As previously reported on the Monitor, Oumar Sylla was previously arrested on 17th April 2020 following a radio interview he gave and was charged with 'communication and dissemination of false news' and 'violence and death threats'. He was released from prison on 27th August 2020 after the Court of First Instance of Dixinn acquitted the activist. 

Expression

Disruption of telephone and internet networks

Between 23rd and 27th October 2020, internet and telephone networks were severely disrupted in Guinea. Network data from NetBlock's internet observatory confirmed that national connectivity of leading operator Orange was severely disrupted, with connectivity at a nine percent of normal levels. Partial restrictions - restricting access to social media and platforms - were experienced on the networks of MTN and Cellcom.
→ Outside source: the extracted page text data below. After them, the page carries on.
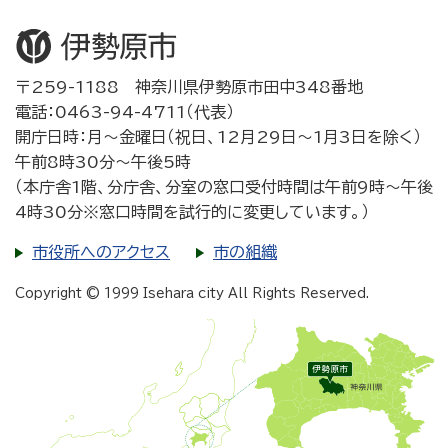
〒259-1188 神奈川県伊勢原市田中348番地
電話：0463-94-4711（代表）
開庁日時：月～金曜日（祝日、12月29日～1月3日を除く）
午前8時30分～午後5時
（本庁舎1階、分庁舎、分室の窓口受付時間は午前9時～午後
4時30分※窓口時間を試行的に変更しています。）
市役所へのアクセス
市の組織
Copyright © 1999 Isehara city All Rights Reserved.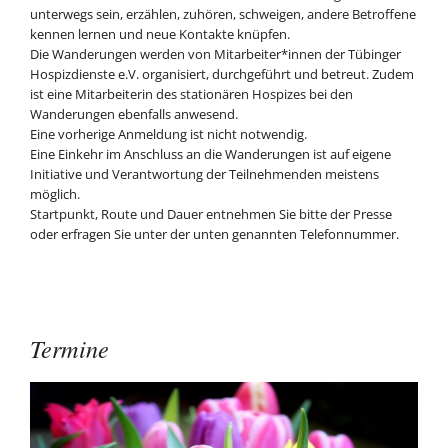
unterwegs sein, erzählen, zuhören, schweigen, andere Betroffene
kennen lernen und neue Kontakte knüpfen.
Die Wanderungen werden von Mitarbeiter*innen der Tübinger
Hospizdienste e.V. organisiert, durchgeführt und betreut. Zudem
ist eine Mitarbeiterin des stationären Hospizes bei den
Wanderungen ebenfalls anwesend.
Eine vorherige Anmeldung ist nicht notwendig.
Eine Einkehr im Anschluss an die Wanderungen ist auf eigene
Initiative und Verantwortung der Teilnehmenden meistens
möglich.
Startpunkt, Route und Dauer entnehmen Sie bitte der Presse
oder erfragen Sie unter der unten genannten Telefonnummer.
Termine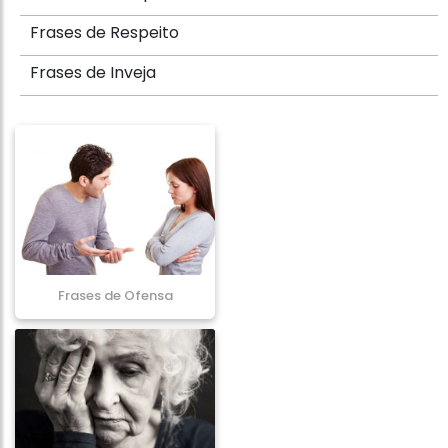
Frases de Respeito
Frases de Inveja
Frases de Ofensa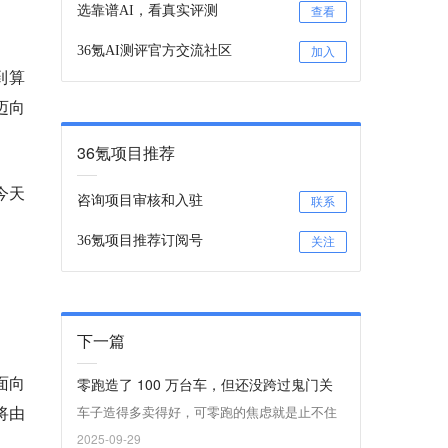
选靠谱AI，看真实评测
查看
36氪AI测评官方交流社区
加入
到算
迈向
36氪项目推荐
今天
咨询项目审核和入驻
联系
36氪项目推荐订阅号
关注
下一篇
面向
零跑造了 100 万台车，但还没跨过鬼门关
将由
车子造得多卖得好，可零跑的焦虑就是止不住
2025-09-29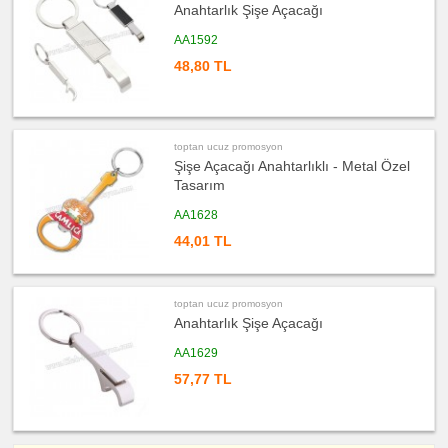
ucuz
Anahtarlık Şişe Açacağı
promosyon
Yapışkan
AA1592
Notluk
Seti
&
48,80 TL
Not
Tutucu
ucuz
promosyon
Bilgisayar
Aksesuarları
toptan ucuz promosyon
Şişe Açacağı Anahtarlıklı - Metal Özel
ucuz
promosyon
Tasarım
Diğer
Ürünler
AA1628
44,01 TL
toptan ucuz promosyon
Anahtarlık Şişe Açacağı
AA1629
57,77 TL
The internet and telephone restrictions started on the morning of 23rd October, as the country was expecting the announcement of official electoral results. 

Four radio stations, one online news outlet suspended

On 18th October 2020, the governor of Kankan Sadou Camara ordered the suspension of four local radio stations - Futur Media, Baobab Media, Horizon FM, Milo FM and Nabaya FM while they were broadcasting live feeds on electoral results from the Conakry-based Sabari FM. According to the Media Foundation for West Africa (MFWA), it took the intervention of the Union of Independent Radio and Television of Guinea (URTELGUI) before the governor revoked his decision. 

Meanwhile on the same day, Guinea's national media regulator Haute Autorité de la Communications (HAC) suspended the online news outlet Guineematin.com for one month for having broadcast live, on its Facebook page, vote counting operations in a polling station. On 2nd November 2020, the HAC lifted its suspension. 

Journalists attacked

According to MFWA, journalists of Guineematin.com, who were covering the campaign of opposition leader Cellou Dalein Diallo, were attacked by political party thugs on 13th October 2020 in Kankan. Projectiles were thrown at their car and they escaped when one perpetrator took out a petrol bomb.